5.6. De Raad komt tot de conclusie dat op basis van de verklaring van appellante, de onder 5.4.2 vermelde getuigenverklaringen en de observaties aannemelijk is dat appellante vanaf begin 2000 meer uren heeft gewerkt dan zij heeft opgegeven en dat appellanten de wettelijke inlichtingenverplichting hebben geschonden.
5.7. Op grond van het voorgaande komt de aangevallen uitspraak voor bevestiging in aanmerking.
6. De Raad komt met betrekking tot het besluit van 5 januari 2010 tot de volgende beoordeling.
6.1. Appellanten hebben terecht aangevoerd dat het Dagelijks Bestuur in strijd met artikel 7:12, eerste lid, van de Awb in het besluit van 5 januari 2010 niet is ingegaan op het in bezwaar gedane beroep op de hardheidsclausule, het verzoek om kwijtschelding en het verzoek om vergoeding van de in bezwaar gemaakte proceskosten. Dit betekent dat het beroep tegen dit besluit gegrond moet worden verklaard en dat het besluit moet worden vernietigd.
6.2. De Raad ziet om de hierna volgende redenen aanleiding de rechtsgevolgen van het te vernietigen besluit in stand te laten.

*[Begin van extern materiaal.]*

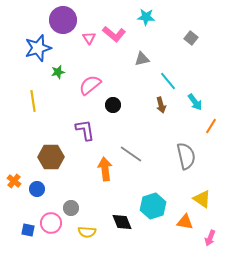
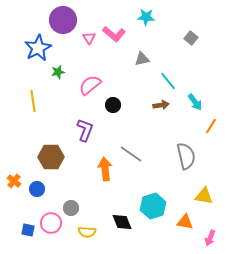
blue star: rotated 12 degrees counterclockwise
brown arrow: rotated 84 degrees counterclockwise
purple L-shape: rotated 30 degrees clockwise
yellow triangle: moved 2 px right, 3 px up; rotated 24 degrees counterclockwise
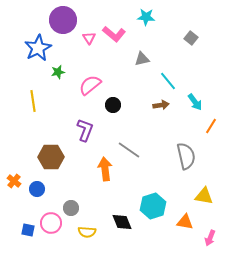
gray line: moved 2 px left, 4 px up
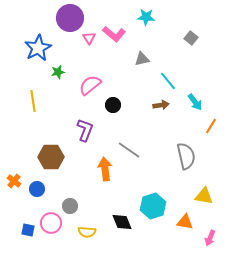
purple circle: moved 7 px right, 2 px up
gray circle: moved 1 px left, 2 px up
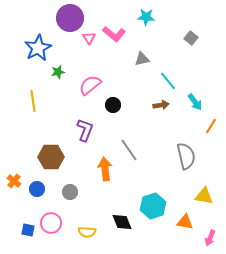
gray line: rotated 20 degrees clockwise
gray circle: moved 14 px up
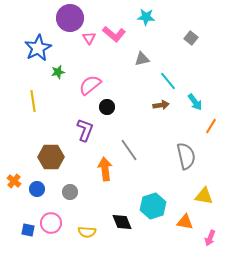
black circle: moved 6 px left, 2 px down
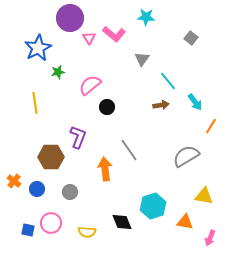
gray triangle: rotated 42 degrees counterclockwise
yellow line: moved 2 px right, 2 px down
purple L-shape: moved 7 px left, 7 px down
gray semicircle: rotated 108 degrees counterclockwise
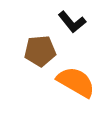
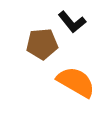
brown pentagon: moved 2 px right, 7 px up
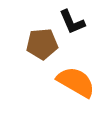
black L-shape: rotated 16 degrees clockwise
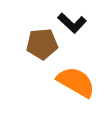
black L-shape: moved 1 px down; rotated 24 degrees counterclockwise
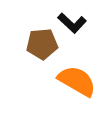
orange semicircle: moved 1 px right, 1 px up
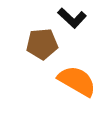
black L-shape: moved 5 px up
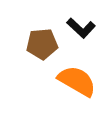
black L-shape: moved 9 px right, 10 px down
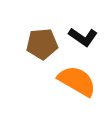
black L-shape: moved 2 px right, 9 px down; rotated 8 degrees counterclockwise
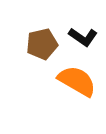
brown pentagon: rotated 8 degrees counterclockwise
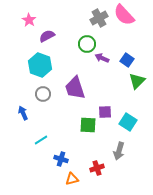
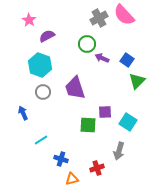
gray circle: moved 2 px up
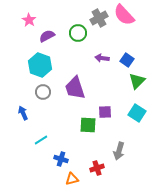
green circle: moved 9 px left, 11 px up
purple arrow: rotated 16 degrees counterclockwise
cyan square: moved 9 px right, 9 px up
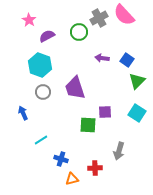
green circle: moved 1 px right, 1 px up
red cross: moved 2 px left; rotated 16 degrees clockwise
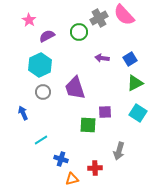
blue square: moved 3 px right, 1 px up; rotated 24 degrees clockwise
cyan hexagon: rotated 15 degrees clockwise
green triangle: moved 2 px left, 2 px down; rotated 18 degrees clockwise
cyan square: moved 1 px right
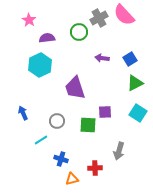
purple semicircle: moved 2 px down; rotated 21 degrees clockwise
gray circle: moved 14 px right, 29 px down
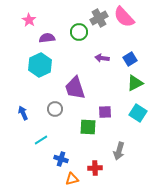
pink semicircle: moved 2 px down
gray circle: moved 2 px left, 12 px up
green square: moved 2 px down
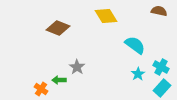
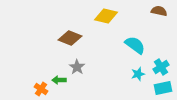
yellow diamond: rotated 45 degrees counterclockwise
brown diamond: moved 12 px right, 10 px down
cyan cross: rotated 28 degrees clockwise
cyan star: rotated 16 degrees clockwise
cyan rectangle: moved 1 px right; rotated 36 degrees clockwise
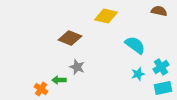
gray star: rotated 14 degrees counterclockwise
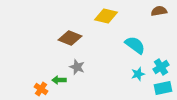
brown semicircle: rotated 21 degrees counterclockwise
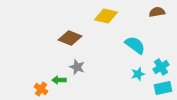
brown semicircle: moved 2 px left, 1 px down
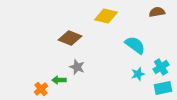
orange cross: rotated 16 degrees clockwise
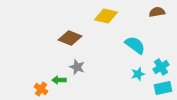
orange cross: rotated 16 degrees counterclockwise
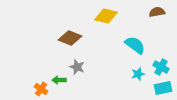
cyan cross: rotated 28 degrees counterclockwise
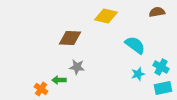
brown diamond: rotated 20 degrees counterclockwise
gray star: rotated 14 degrees counterclockwise
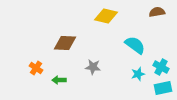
brown diamond: moved 5 px left, 5 px down
gray star: moved 16 px right
orange cross: moved 5 px left, 21 px up
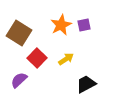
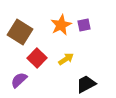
brown square: moved 1 px right, 1 px up
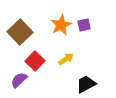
brown square: rotated 15 degrees clockwise
red square: moved 2 px left, 3 px down
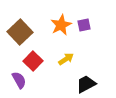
red square: moved 2 px left
purple semicircle: rotated 102 degrees clockwise
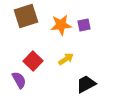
orange star: rotated 20 degrees clockwise
brown square: moved 6 px right, 16 px up; rotated 25 degrees clockwise
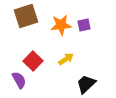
black trapezoid: rotated 15 degrees counterclockwise
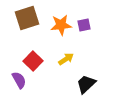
brown square: moved 1 px right, 2 px down
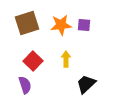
brown square: moved 5 px down
purple square: rotated 16 degrees clockwise
yellow arrow: rotated 56 degrees counterclockwise
purple semicircle: moved 6 px right, 5 px down; rotated 12 degrees clockwise
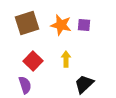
orange star: rotated 20 degrees clockwise
black trapezoid: moved 2 px left
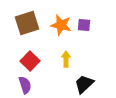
red square: moved 3 px left
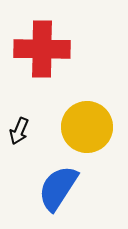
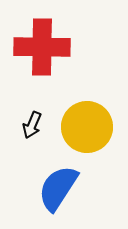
red cross: moved 2 px up
black arrow: moved 13 px right, 6 px up
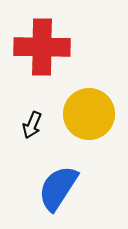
yellow circle: moved 2 px right, 13 px up
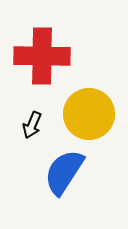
red cross: moved 9 px down
blue semicircle: moved 6 px right, 16 px up
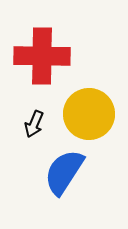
black arrow: moved 2 px right, 1 px up
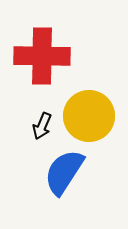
yellow circle: moved 2 px down
black arrow: moved 8 px right, 2 px down
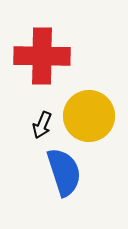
black arrow: moved 1 px up
blue semicircle: rotated 129 degrees clockwise
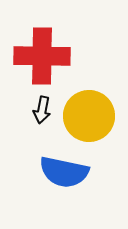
black arrow: moved 15 px up; rotated 12 degrees counterclockwise
blue semicircle: rotated 120 degrees clockwise
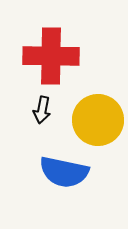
red cross: moved 9 px right
yellow circle: moved 9 px right, 4 px down
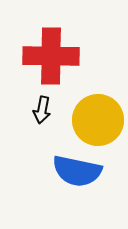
blue semicircle: moved 13 px right, 1 px up
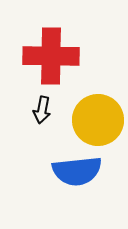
blue semicircle: rotated 18 degrees counterclockwise
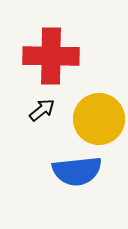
black arrow: rotated 140 degrees counterclockwise
yellow circle: moved 1 px right, 1 px up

6.2.1. De Raad is met het Dagelijks Bestuur van oordeel dat appellanten de wettelijke inlichtingenverplichting hebben geschonden en verwijst hiertoe naar hetgeen onder 5.4.1 tot en met 5.6 is overwogen. De Raad voegt hier aan toe dat de datum 15 januari 2000 de eerste ziektedag van [E.F.] is en aannemelijk is dat appellante in elk geval vanaf die dag meer uren heeft gewerkt dan zij heeft opgegeven. Doordat appellanten destijds geen juiste inlichtingen en ook nadien geen nadere aanvullende informatie hebben verstrekt over het aantal daadwerkelijk gewerkte uren in de periode van 15 januari 2000 tot 1 november 2002, heeft het Dagelijks Bestuur terecht geconcludeerd dat het recht op bijstand over deze periode niet is vast te stellen. Dit brengt mee dat het Dagelijks Bestuur ingevolge artikel 54, derde lid, aanhef en onder a, van de WWB bevoegd was de bijstand van appellanten over deze periode in te trekken. De wijze van uitoefening van die bevoegdheid is op zichzelf niet bestreden.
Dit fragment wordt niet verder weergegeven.